In the absence of physical spaces to perform, Quill, like many musicians, has taken his talents online. He's recorded one video of himself performing on Facebook, and is considering more. Quill has yet to livestream, though — unlike local musicians like Sam Pruyn, of The Oddz, who will perform a Facebook Live concert for Auburn Public Theater this Saturday.
Other musicians are finding ways to perform live, in person, but also in keeping with social distancing. Jim Van Arsdale, organizer of local music education program Perform 4 Purpose and a fixture of Moondog's himself, began a series of weekly porch concerts Saturday at his house.
Van Arsdale said the idea came to him when he heard about the Owasco Fire Department's parade through the area that morning. Feeling it'd be fun to play "The Star-Spangled Banner" for the department in appreciation, Van Arsdale recruited two students from Perform 4 Purpose who live near him, Mariala and Enrique Hernandez, and set up his sound system on his porch.
"It was very surreal, very emotional," he said.
Neighbors slowly assembled near Van Arsdale's yard, maintaining 6 feet of distance from each other just as he did with his students.

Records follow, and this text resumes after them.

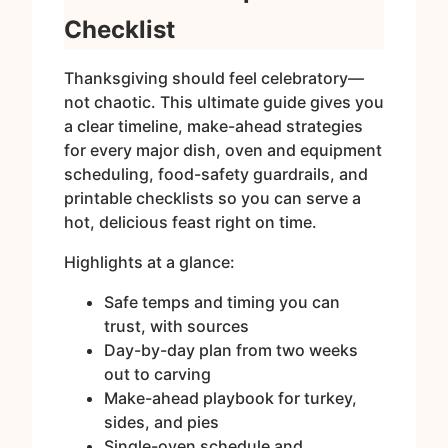
Checklist
Thanksgiving should feel celebratory—
not chaotic. This ultimate guide gives you
a clear timeline, make-ahead strategies
for every major dish, oven and equipment
scheduling, food-safety guardrails, and
printable checklists so you can serve a
hot, delicious feast right on time.
Highlights at a glance:
Safe temps and timing you can
trust, with sources
Day-by-day plan from two weeks
out to carving
Make-ahead playbook for turkey,
sides, and pies
Single-oven schedule and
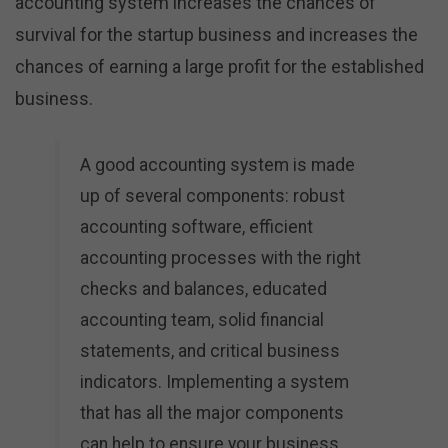
accounting system increases the chances of
survival for the startup business and increases the
chances of earning a large profit for the established
business.
A good accounting system is made
up of several components: robust
accounting software, efficient
accounting processes with the right
checks and balances, educated
accounting team, solid financial
statements, and critical business
indicators. Implementing a system
that has all the major components
can help to ensure your business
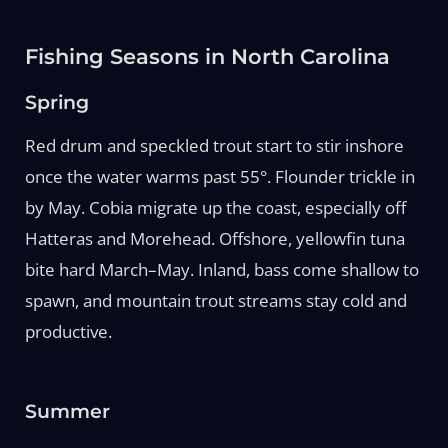
Fishing Seasons in North Carolina
Spring
Red drum and speckled trout start to stir inshore
once the water warms past 55°. Flounder trickle in
by May. Cobia migrate up the coast, especially off
Hatteras and Morehead. Offshore, yellowfin tuna
bite hard March–May. Inland, bass come shallow to
spawn, and mountain trout streams stay cold and
productive.
Summer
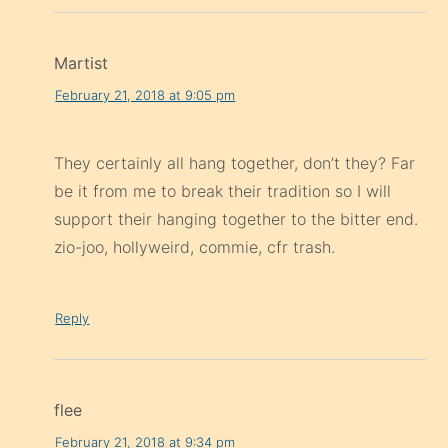
Martist
February 21, 2018 at 9:05 pm
They certainly all hang together, don’t they? Far
be it from me to break their tradition so I will
support their hanging together to the bitter end.
zio-joo, hollyweird, commie, cfr trash.
Reply
flee
February 21, 2018 at 9:34 pm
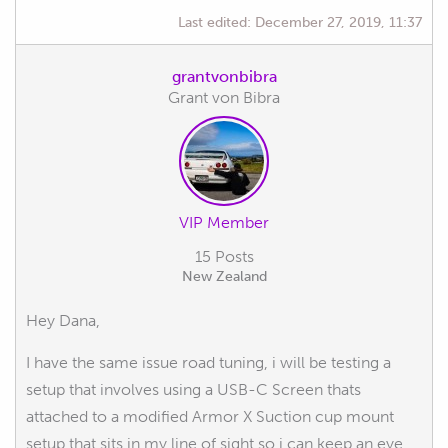
Last edited:
December 27, 2019, 11:37
grantvonbibra
Grant von Bibra
VIP Member
15 Posts
New Zealand
Hey Dana,
I have the same issue road tuning, i will be testing a
setup that involves using a USB-C Screen thats
attached to a modified Armor X Suction cup mount
setup that sits in my line of sight so i can keep an eye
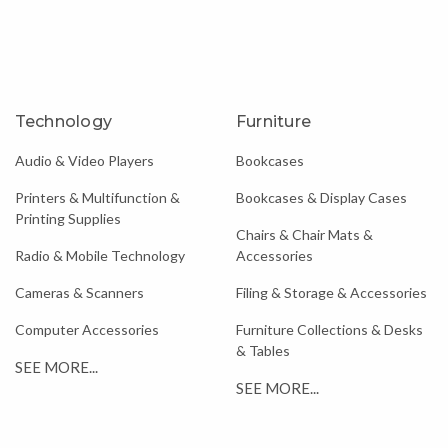
Technology
Furniture
Audio & Video Players
Bookcases
Printers & Multifunction &
Bookcases & Display Cases
Printing Supplies
Chairs & Chair Mats &
Radio & Mobile Technology
Accessories
Cameras & Scanners
Filing & Storage & Accessories
Computer Accessories
Furniture Collections & Desks
& Tables
SEE MORE...
SEE MORE...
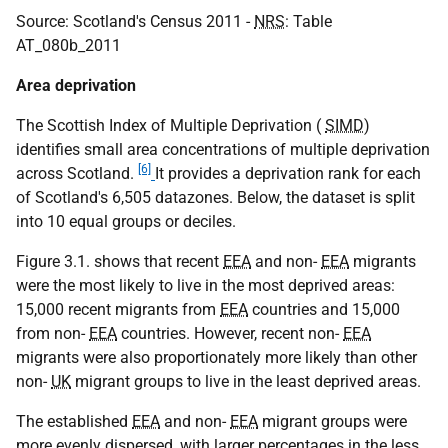
Source: Scotland's Census 2011 -
NRS
: Table
AT_080b_2011
Area deprivation
The Scottish Index of Multiple Deprivation (
SIMD
)
identifies small area concentrations of multiple deprivation
[6]
across Scotland.
It provides a deprivation rank for each
of Scotland's 6,505 datazones. Below, the dataset is split
into 10 equal groups or deciles.
Figure 3.1. shows that recent
EEA
and non-
EEA
migrants
were the most likely to live in the most deprived areas:
15,000 recent migrants from
EEA
countries and 15,000
from non-
EEA
countries. However, recent non-
EEA
migrants were also proportionately more likely than other
non-
UK
migrant groups to live in the least deprived areas.
The established
EEA
and non-
EEA
migrant groups were
more evenly dispersed, with larger percentages in the less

In addition to the national anthem, they played Perform 4 Purpose fixtures "Don't Stop Believin'" by Journey and "Stand By Me" by Ben E. King. The program has been on hold while school is suspended, Van Arsdale said, but he's been keeping in touch with his 60 or so students online. Many are learning new songs for their next concert. For Van Arsdale, who's been playing music for 30 years, that can't come soon enough.
"Musicians by nature are social beings. It's a great joy to make music, and see the joy you bring to people through music. It's hard to all of a sudden lose that," he said. "But I think we'll all appreciate everything a little bit better when this is all over."